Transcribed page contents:
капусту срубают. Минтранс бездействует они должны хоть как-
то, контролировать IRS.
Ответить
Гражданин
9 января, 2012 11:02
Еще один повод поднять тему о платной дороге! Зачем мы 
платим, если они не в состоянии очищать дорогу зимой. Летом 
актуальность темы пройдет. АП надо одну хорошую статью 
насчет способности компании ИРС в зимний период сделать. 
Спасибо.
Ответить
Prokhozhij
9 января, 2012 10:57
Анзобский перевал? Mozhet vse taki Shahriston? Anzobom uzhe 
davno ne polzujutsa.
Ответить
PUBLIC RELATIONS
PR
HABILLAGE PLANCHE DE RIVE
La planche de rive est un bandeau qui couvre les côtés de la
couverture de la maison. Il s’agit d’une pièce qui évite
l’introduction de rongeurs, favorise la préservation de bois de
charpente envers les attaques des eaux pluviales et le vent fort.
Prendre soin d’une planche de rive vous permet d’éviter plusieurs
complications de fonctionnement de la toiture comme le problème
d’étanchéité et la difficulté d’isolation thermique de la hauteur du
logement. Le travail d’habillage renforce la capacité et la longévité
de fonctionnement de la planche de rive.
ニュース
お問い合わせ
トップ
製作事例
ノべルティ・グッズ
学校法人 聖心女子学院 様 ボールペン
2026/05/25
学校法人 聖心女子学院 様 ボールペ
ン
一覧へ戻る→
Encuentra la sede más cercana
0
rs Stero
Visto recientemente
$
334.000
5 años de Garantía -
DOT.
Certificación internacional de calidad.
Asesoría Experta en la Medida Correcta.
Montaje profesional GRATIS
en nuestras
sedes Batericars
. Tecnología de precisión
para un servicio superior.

Required work
Please copy every line of the records above in which "fonctionnement" appears.

Result of the task
complications de fonctionnement de la toiture comme le problème
de fonctionnement de la planche de rive.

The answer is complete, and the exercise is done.